Why Mud's never felt more like singing the blues
The powerful blues voice, the effortless groove and the strong, warm facial features are uncannily familiar; some say watching Larry "Mud" Morganfield sing and perform is like witnessing a ghost in action.
In truth it's more about nature taking its course, Mud might have spent 50 years driving trucks for a living but in the end nothing could suppress the inborn blues talent he inherited from his father – legendary Chicago bluesman Muddy Waters, who died in 1983.
He was a late starter, but Mud's music career is certainly blossoming now that he's 58 – "although I like to pass myself off as 18," he laughs.
"It's taken my whole life to realise all the blues I do have and I'm going to keep on singing."
You may have caught his great set with his band on Later Live with Jools Holland on BBC Two on Tuesday evening – with Jools joining in on organ – and there will be more on tonight's extended version of the programme. But there's also a rare chance to see Mud and company live in the flesh in the Westcountry for one night only next week as part of a short UK tour. He will be on stage next Friday at the Palladium Club, a little gem of a venue tucked away in the centre of Bideford in North Devon, airing songs from his new album Son of the Seventh Son – a strong collection of mostly self-penned tunes which has received rave reviews – as well as a mix-up of his father's best loved tunes.
"I do feel overwhelmed," admits the father of ten, who is billed as Muddy's eldest son – although he'd be reluctant to swear to that.
"Pops was a hoochie coochie man; he was always on the move, loving pretty women and singing the blues. I always think some old man might turn up on the doorstep in a wheelchair one day and say he's the eldest! I wouldn't like to guess how many siblings I've got on my dad's side."
Mud was born in 1954, when his "Pops" was king of the Chicago blues scene and preparing to share his talent and passion with the world. He was brought up on the city's West Side by his mother Mildred McGhee; Muddy's practical involvement in his life was restricted to flying visits – and the gift of a set of drums each year from when he was seven years old.
"I don't have any complaints; I never went without anything. I didn't get the emotional stuff I needed, but I had eight uncles and they took up the slack," says Mud. "I was angry with Pops for a few years, but as I got older I realised he was just following his dreams. I do wish I got to spend more time with him, but I am elated that he left his style in my genes.
"Blues is pretty much in my bones. I've been singing around the house and in the shower for ever. It was always a dream to get up and do it professionally, but it never worked out for me before.
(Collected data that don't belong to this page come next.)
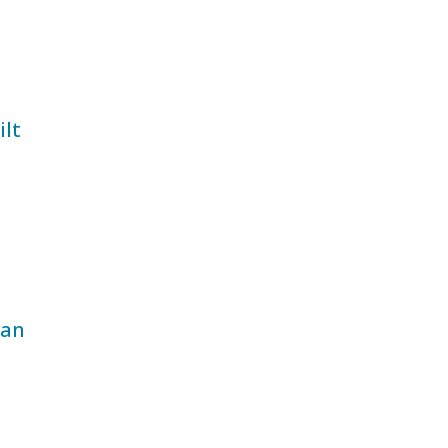
ilt
dan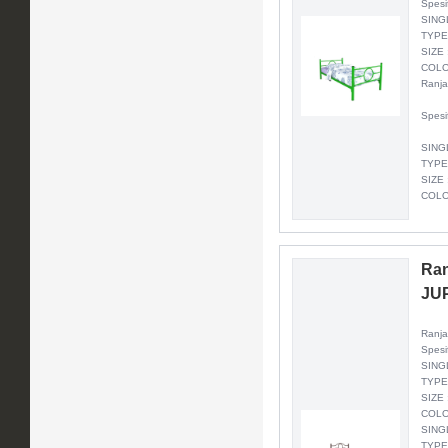
Spesi
SING
TYPE
SIZE 
COLO
Ranj
Spesi
SING
TYPE
SIZE 
COLO
Ran
JU
Ranj
Spesi
SING
TYPE
SIZE 
COLO
SING
TYPE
I'm making a bit of a splash now."
Mud began singing in public in the early 1980s but it was not until 2005, after being coaxed onto the stage by blues singer Mary Lane, that he decided to look seriously at music as his professional calling.
He says he has never studied his father's music or performance.
"I'm not Muddy Waters and I'm certainly not trying to be Muddy Waters. I'm Mud Morganfield, but when I'm up on stage I always feel Pops is there with me and it means so much that I can get on stage and keep his music alive around the world," adds Mud, who has shared stages and gained the respect of many of his father's ex-sidemen and Chicago blues superstars, including Buddy Guy, Kenny "Big Eyes" Smith, Eddie "The Chief" Clearwater, Pinetop Perkins, Jimmie Johnson and Mojo Buford, to name but a few.
"I have never tried to copy him; what you see comes straight from my heart," he says. "I don't know how can you sing the blues if you never had the blues? That doesn't make sense to me. Just because you are the kid of someone famous it doesn't mean you have a golden spoon in your mouth all your life."